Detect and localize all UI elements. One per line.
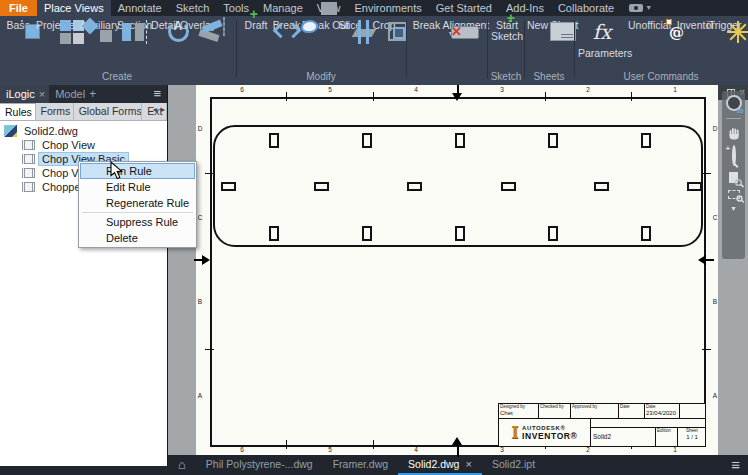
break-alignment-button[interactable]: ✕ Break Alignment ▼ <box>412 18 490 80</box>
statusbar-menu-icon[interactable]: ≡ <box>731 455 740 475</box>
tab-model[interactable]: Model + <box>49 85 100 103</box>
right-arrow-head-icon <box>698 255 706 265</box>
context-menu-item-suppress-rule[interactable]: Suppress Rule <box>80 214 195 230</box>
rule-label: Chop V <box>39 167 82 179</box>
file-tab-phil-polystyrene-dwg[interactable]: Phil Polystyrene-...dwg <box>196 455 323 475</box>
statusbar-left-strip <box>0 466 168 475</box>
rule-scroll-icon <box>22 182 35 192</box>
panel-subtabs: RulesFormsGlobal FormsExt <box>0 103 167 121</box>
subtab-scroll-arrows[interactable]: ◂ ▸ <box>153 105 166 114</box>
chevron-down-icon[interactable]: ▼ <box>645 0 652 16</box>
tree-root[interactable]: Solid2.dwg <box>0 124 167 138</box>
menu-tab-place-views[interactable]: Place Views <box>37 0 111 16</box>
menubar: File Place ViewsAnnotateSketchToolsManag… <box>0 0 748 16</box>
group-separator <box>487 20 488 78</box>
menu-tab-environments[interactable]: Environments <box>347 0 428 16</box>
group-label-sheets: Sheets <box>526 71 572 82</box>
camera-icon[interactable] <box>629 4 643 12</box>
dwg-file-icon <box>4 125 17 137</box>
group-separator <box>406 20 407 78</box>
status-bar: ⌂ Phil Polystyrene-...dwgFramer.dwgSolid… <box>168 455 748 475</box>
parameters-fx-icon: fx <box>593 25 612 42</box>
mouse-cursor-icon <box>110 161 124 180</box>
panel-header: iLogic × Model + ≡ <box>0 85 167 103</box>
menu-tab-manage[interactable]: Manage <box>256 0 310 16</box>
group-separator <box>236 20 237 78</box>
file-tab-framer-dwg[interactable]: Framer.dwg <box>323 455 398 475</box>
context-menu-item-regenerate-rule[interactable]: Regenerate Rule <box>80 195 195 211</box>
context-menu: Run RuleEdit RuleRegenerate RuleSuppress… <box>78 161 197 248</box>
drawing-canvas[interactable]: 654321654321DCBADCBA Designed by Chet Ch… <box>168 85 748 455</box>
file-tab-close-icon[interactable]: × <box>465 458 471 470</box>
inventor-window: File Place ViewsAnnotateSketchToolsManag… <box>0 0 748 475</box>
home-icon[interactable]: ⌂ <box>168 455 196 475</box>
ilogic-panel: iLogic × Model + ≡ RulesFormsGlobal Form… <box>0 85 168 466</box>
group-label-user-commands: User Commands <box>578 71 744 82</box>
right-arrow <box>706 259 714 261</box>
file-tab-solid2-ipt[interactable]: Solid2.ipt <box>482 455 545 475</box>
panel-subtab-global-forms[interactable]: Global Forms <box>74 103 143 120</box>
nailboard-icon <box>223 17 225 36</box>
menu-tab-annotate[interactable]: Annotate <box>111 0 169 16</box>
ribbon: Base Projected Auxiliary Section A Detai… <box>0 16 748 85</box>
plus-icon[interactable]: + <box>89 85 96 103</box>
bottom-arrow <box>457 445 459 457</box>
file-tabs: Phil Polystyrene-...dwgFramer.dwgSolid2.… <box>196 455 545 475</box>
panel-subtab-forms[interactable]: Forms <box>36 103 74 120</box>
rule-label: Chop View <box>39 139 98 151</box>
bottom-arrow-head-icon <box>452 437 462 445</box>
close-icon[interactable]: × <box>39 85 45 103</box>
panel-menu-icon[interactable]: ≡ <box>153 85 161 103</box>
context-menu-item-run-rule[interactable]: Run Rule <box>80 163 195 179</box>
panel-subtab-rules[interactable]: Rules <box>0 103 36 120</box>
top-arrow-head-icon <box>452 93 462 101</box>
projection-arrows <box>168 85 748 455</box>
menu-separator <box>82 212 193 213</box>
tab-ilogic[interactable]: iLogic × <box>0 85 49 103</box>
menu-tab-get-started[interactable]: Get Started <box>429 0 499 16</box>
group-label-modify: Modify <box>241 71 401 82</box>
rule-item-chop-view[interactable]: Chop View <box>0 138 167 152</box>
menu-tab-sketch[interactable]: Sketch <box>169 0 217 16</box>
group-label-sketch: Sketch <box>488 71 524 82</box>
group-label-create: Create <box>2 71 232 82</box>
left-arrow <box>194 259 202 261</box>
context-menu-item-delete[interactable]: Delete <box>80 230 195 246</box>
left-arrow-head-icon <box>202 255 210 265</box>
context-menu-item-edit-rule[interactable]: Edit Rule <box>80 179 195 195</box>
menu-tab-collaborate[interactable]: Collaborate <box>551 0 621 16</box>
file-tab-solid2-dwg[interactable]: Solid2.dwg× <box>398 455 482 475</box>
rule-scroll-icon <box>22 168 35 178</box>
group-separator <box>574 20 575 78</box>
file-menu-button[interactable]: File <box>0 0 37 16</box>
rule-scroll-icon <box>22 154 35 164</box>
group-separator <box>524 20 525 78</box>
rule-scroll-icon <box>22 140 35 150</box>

######

Provide every line from the material that contains the word "separator".

group-separator <box>487 20 488 78</box>
group-separator <box>406 20 407 78</box>
group-separator <box>236 20 237 78</box>
menu-separator <box>82 212 193 213</box>
group-separator <box>574 20 575 78</box>
group-separator <box>524 20 525 78</box>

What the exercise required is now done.